それはつまり…プーシュカがキーロフを庇う事はできないということだ。
場合によっては、敵となるかもしれない。
そういうことだ。
「夜会にはプーシュカ、お前をオルラン家の名代として出席にしてある。…奴の事だ、殿下から事情を聞いて夜会に乱入するやもしれん。十分に気を付けろ」
それはありそうだ、と、プーシュカも納得する。
ラザレフはゆっくりパイプの中の煙草を灰皿に捨て、立ち上がる。
「プーシュカ、何度も言うが…お前は私や我が父、祖父…オルラン家全ての希望であり、エフスターフィイ家の希望だ。イオアン様とは違う…お前にしかできない、お前と…そしてキーロフ、ユーリー三人の幸せの為でもある」
「承知しております、公爵閣下」
プーシュカが笑顔を浮かべる。
そんなプーシュカに、慈しんだ表情を浮かべてまた頭を撫でる。
「息子共は当てにできん。…お前に尽くすよう育てたつもりだったが、すまないな」
「いいえ、キーロフもユーリーも、閣下が正しいのだといずれは理解してくれます。彼等はとても頼もしいですから」
「そう言ってくれると安心するよ。…もう小父様とは呼んでくれないのかね?」
そう微笑みかけるラザレフに、プーシュカは嬉しそうに頷く。
「ええ、いいえ、小父様。ディア―ナ様にも、プーシュカは上手くやっているとお伝えくださいませ」
「勿論だとも。お前がいかに私たちの為に尽力してくれているか、私とディア―ナが一番理解している。お前を一番に考えているよ。…お前の顔が見れて安心した。ではな、プーシュカ。体を大切にしなさい」
「ありがとうございます、小父様」
夜の帳が落ちながら、エフスターフィイ家上邸宅からオルラン公爵家の馬車がゆっくりと出ていく。

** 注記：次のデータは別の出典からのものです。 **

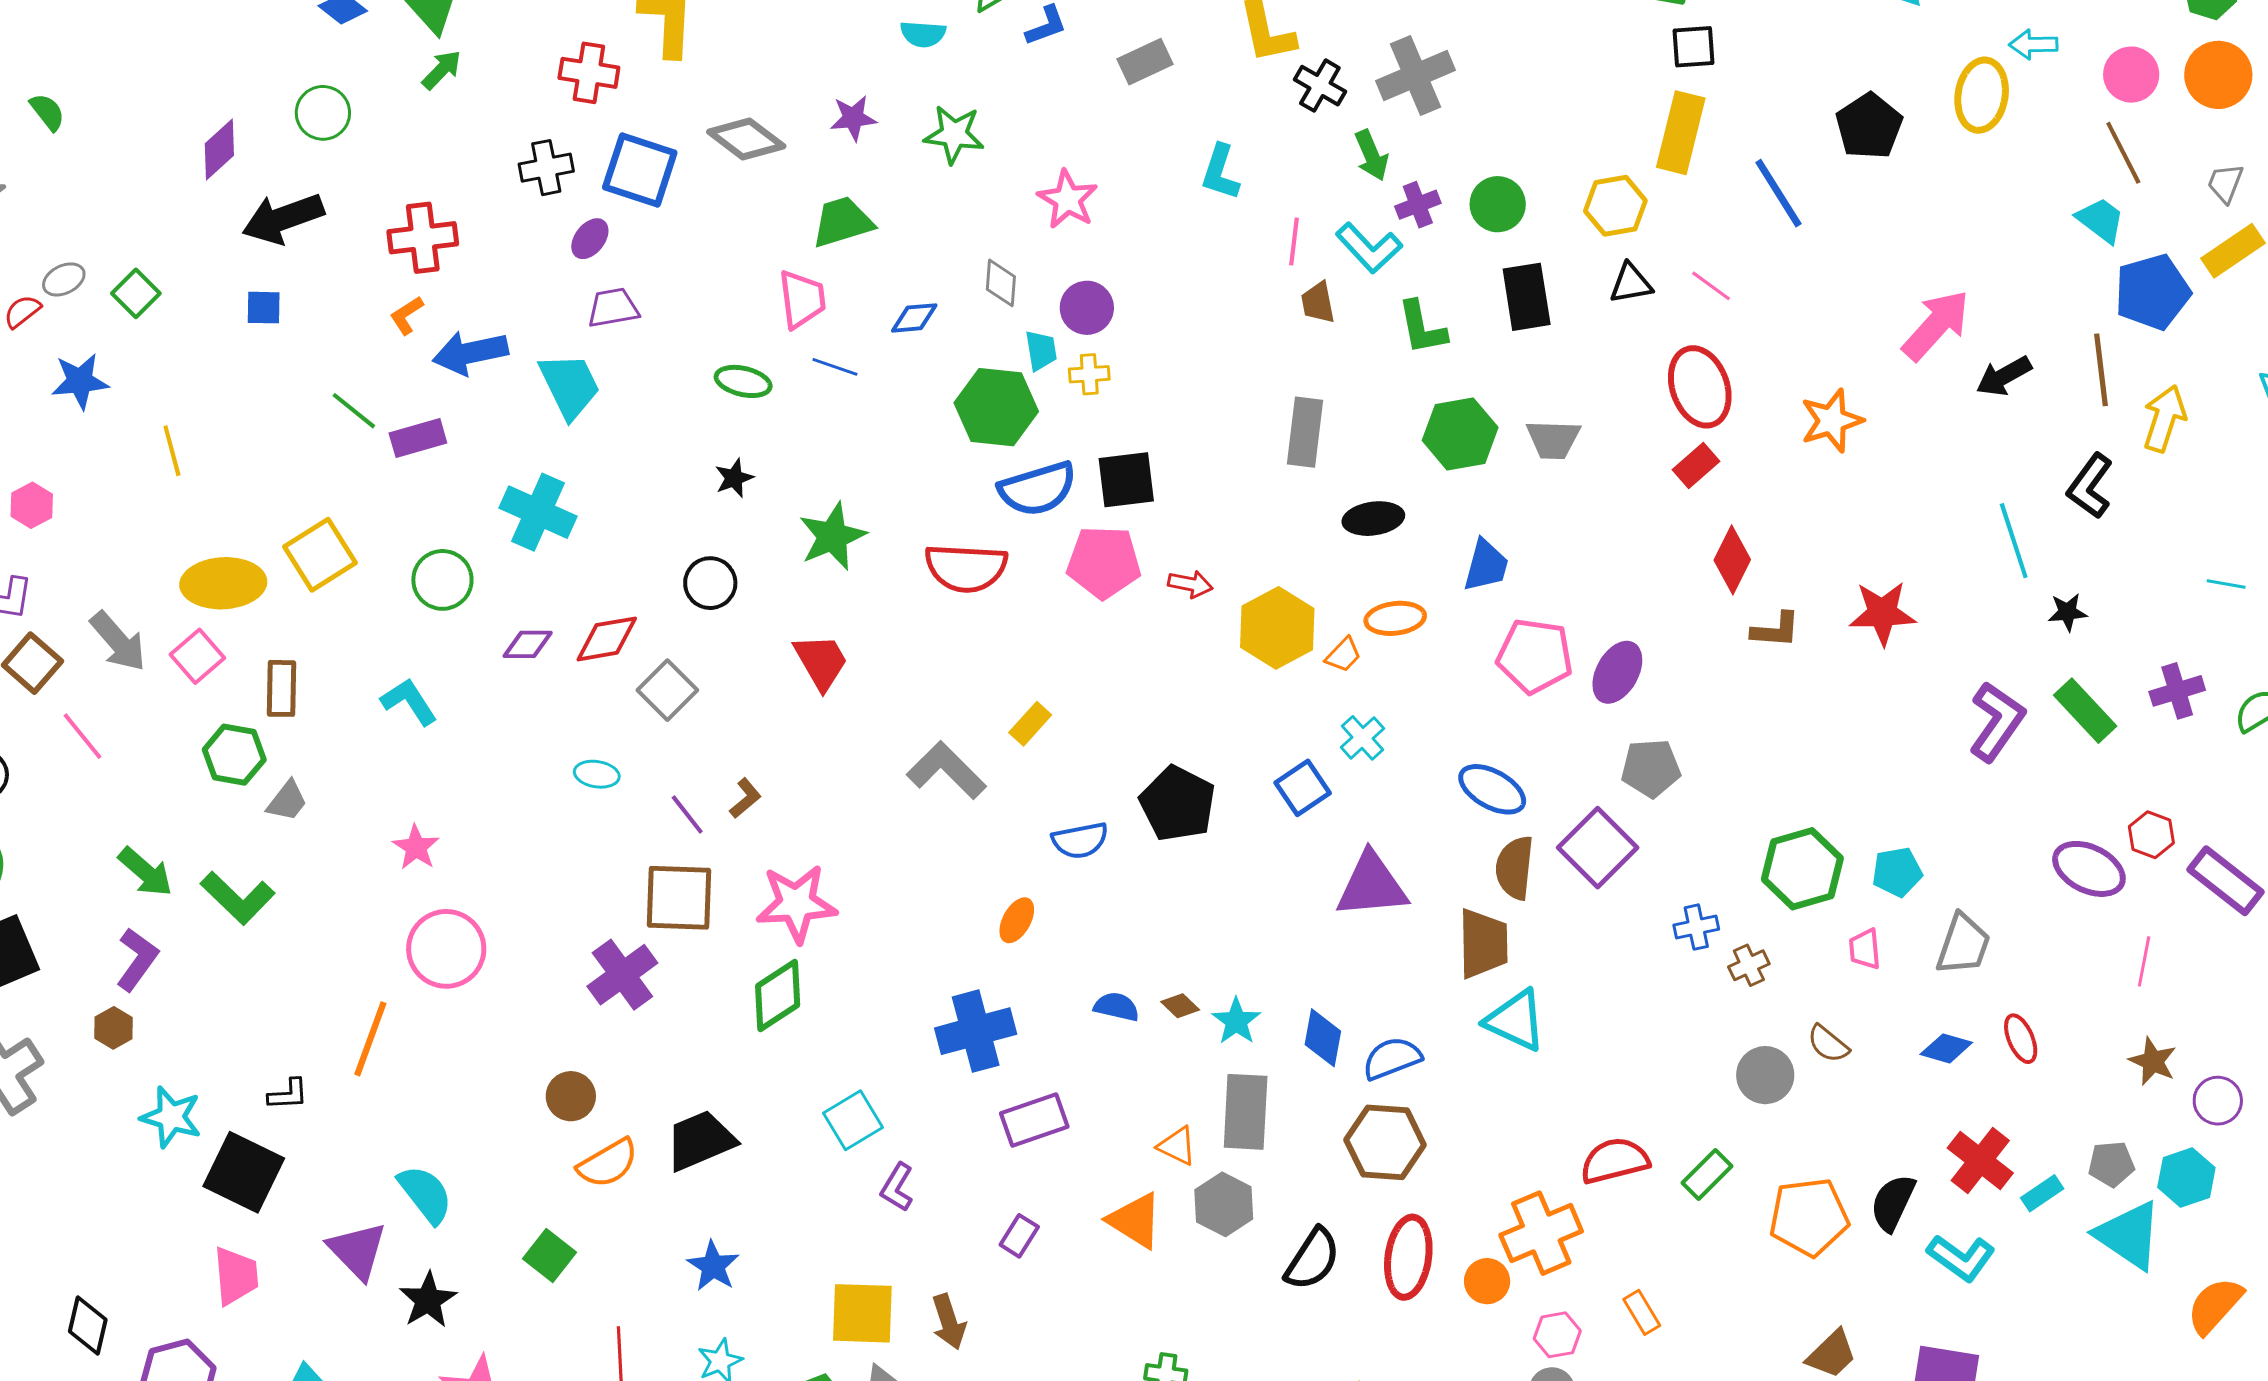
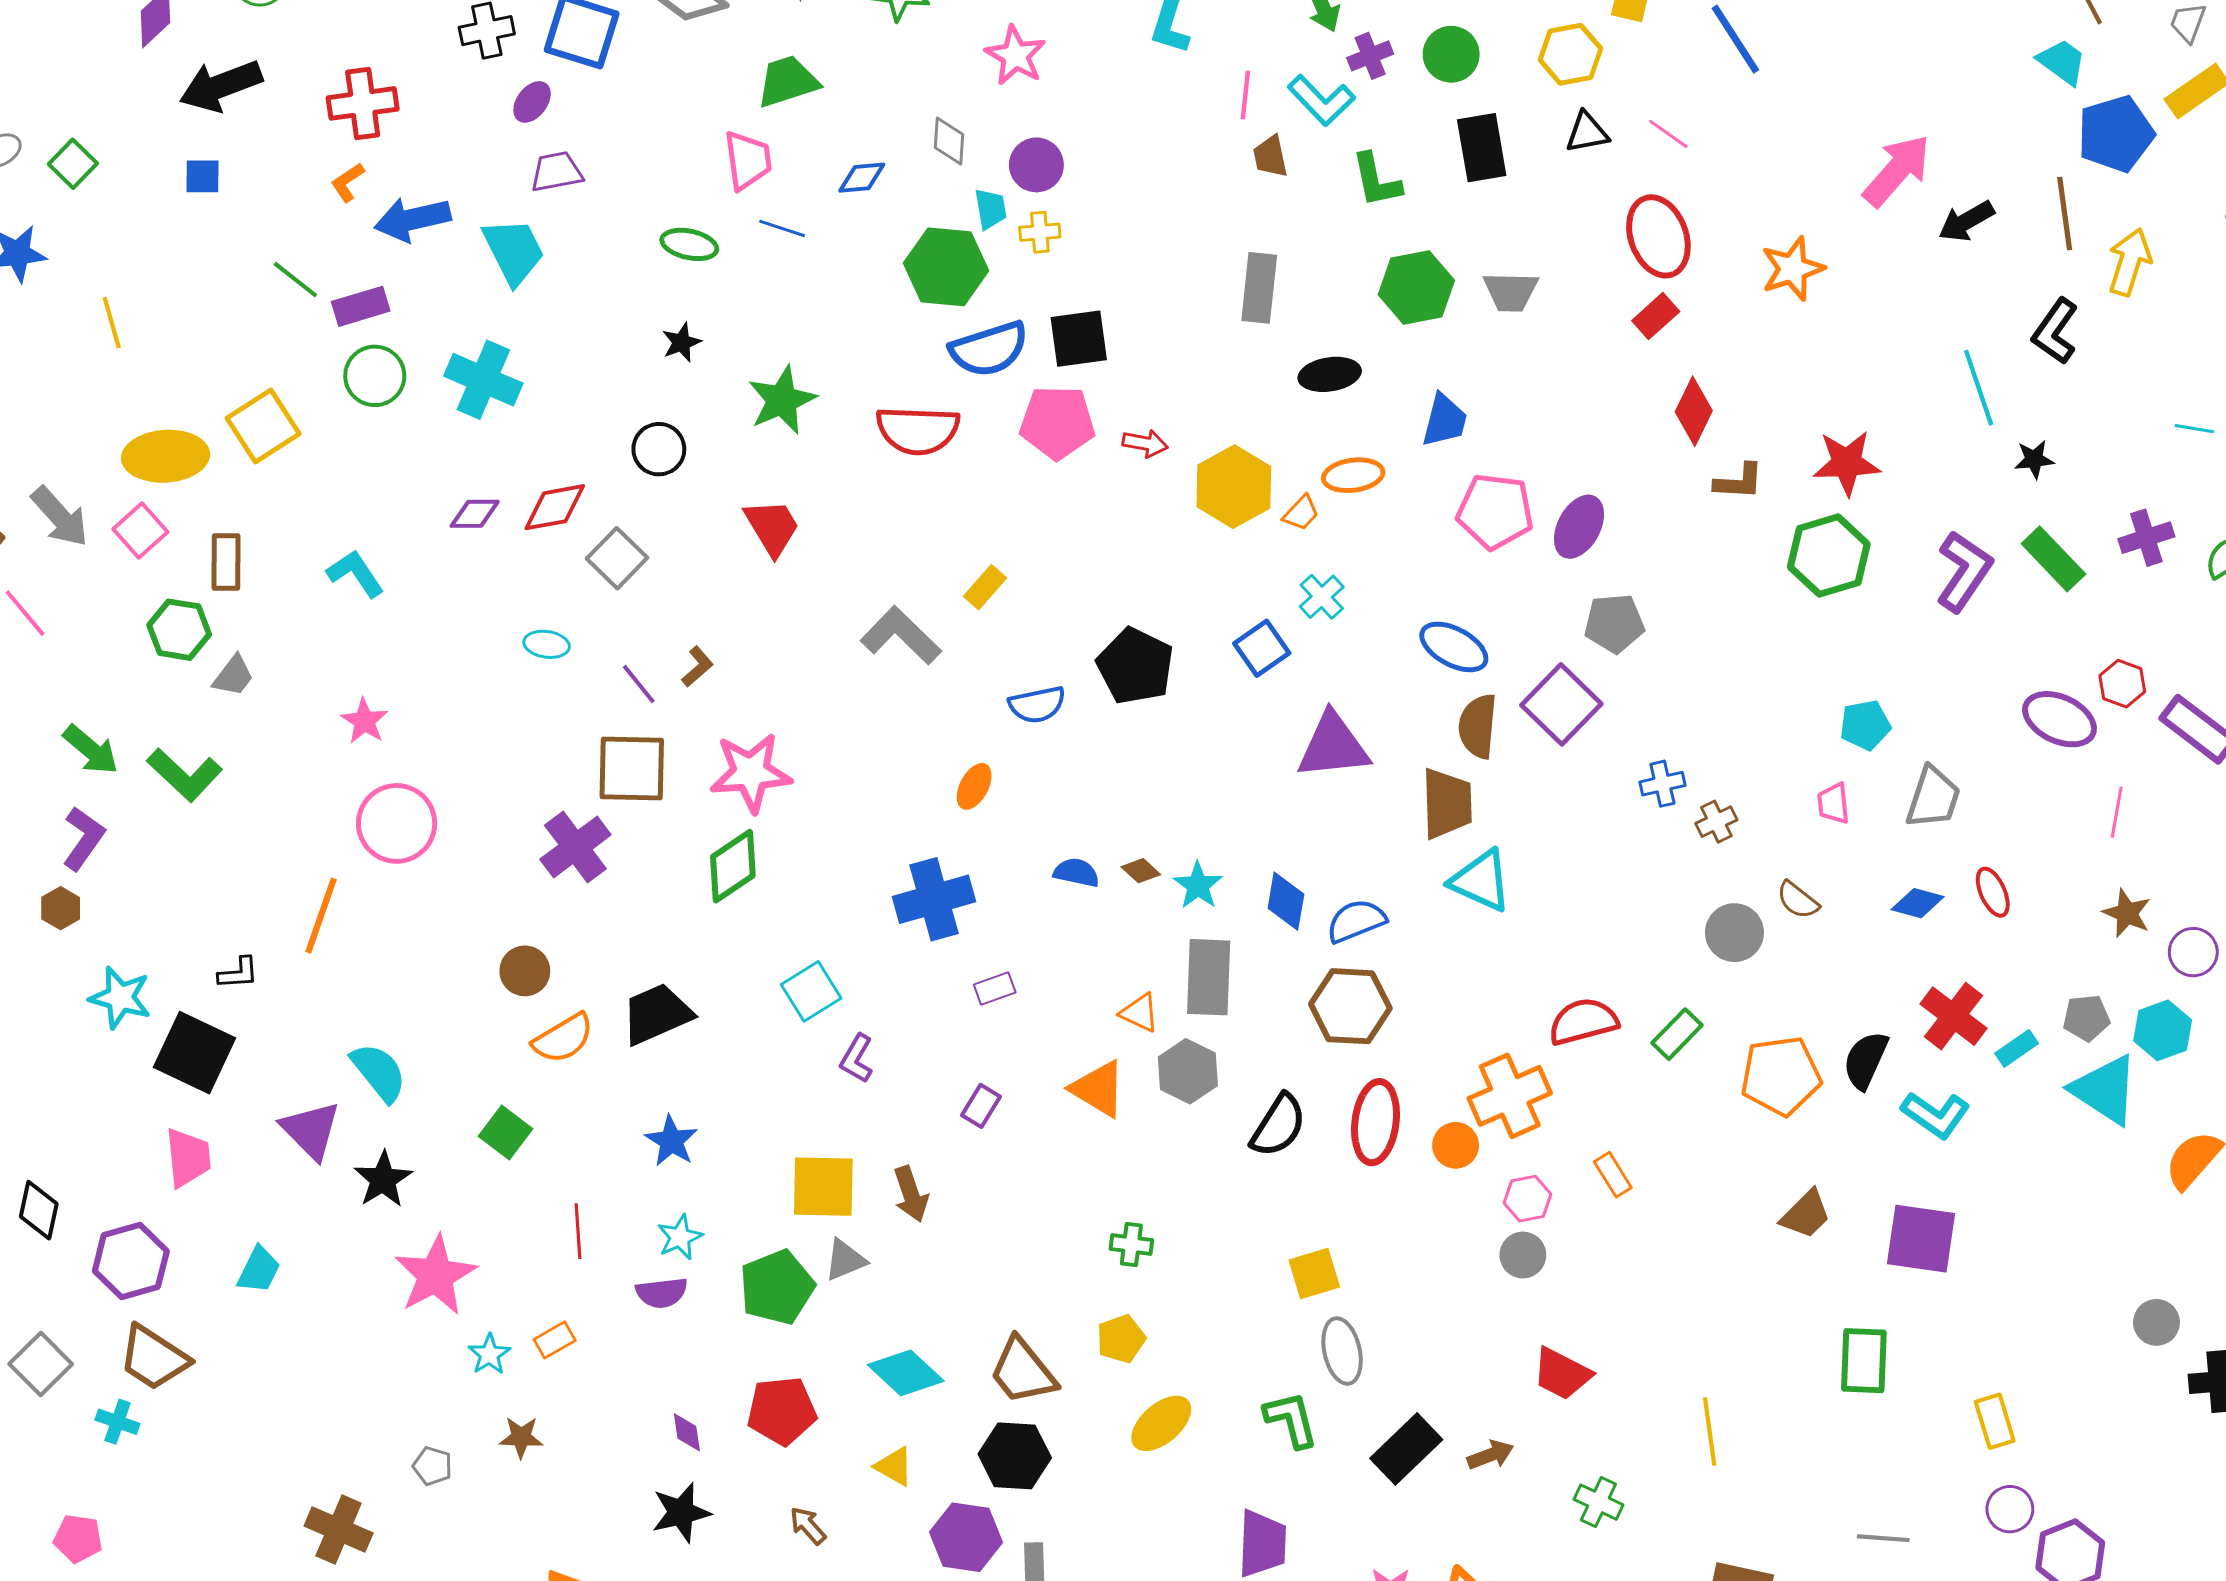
green circle: (442, 580) -> (375, 376), moved
green hexagon: (1802, 869) -> (1829, 556), moved
purple rectangle: (1034, 1120) -> (995, 988), size x0.6

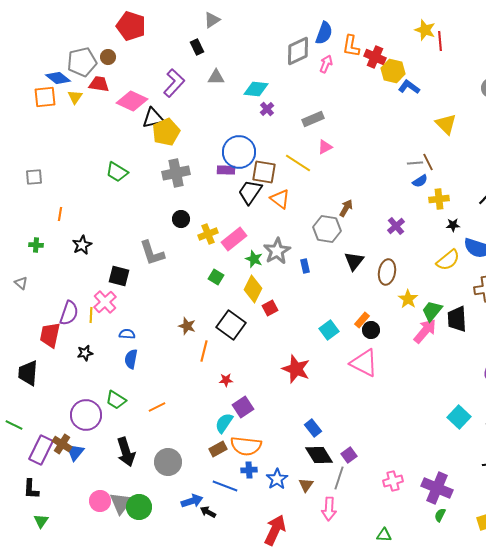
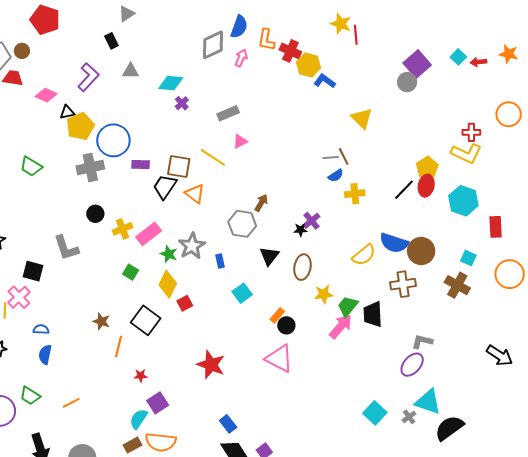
pink diamond: (132, 101) -> (46, 95), size x0.7
black triangle: (153, 118) -> (67, 112), size x0.7
blue circle: (239, 152) -> (113, 140), moved
black star: (453, 225) -> (300, 230), moved
yellow star: (408, 299) -> (324, 294), turned 30
cyan square: (329, 330) -> (242, 293), moved

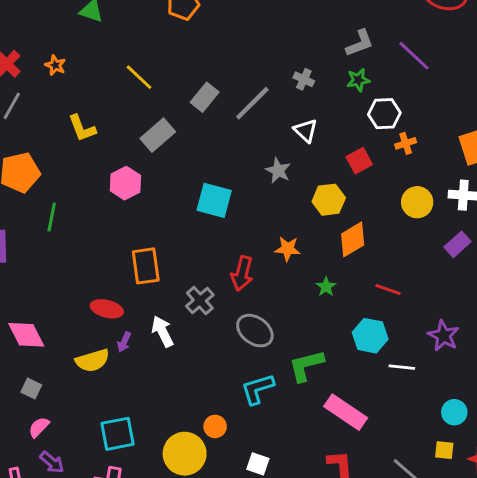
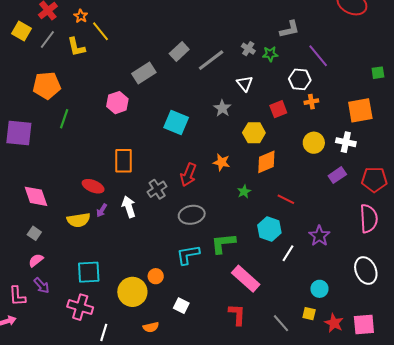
purple line: (414, 56) -> (318, 56), moved
yellow line: (139, 77) -> (101, 31), moved
green star: (358, 80) -> (270, 54), moved
yellow L-shape: (82, 128) -> (76, 47), moved
gray ellipse: (255, 331) -> (192, 215), turned -55
white line: (402, 367) -> (288, 253), turned -72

それらは帝都の民にとって、決して珍しいものではない。
誰もがその馬車の事を忘れ…そして夜の闇に消えていった。
プーシュカは一人、行方知れずとなったキーロフの安否を気遣った。
生存の意味ではない。
お願いだから、馬鹿な事はしないで、…私の邪魔をしないで。
その祈りもまた、同じように夜の闇に消えていった。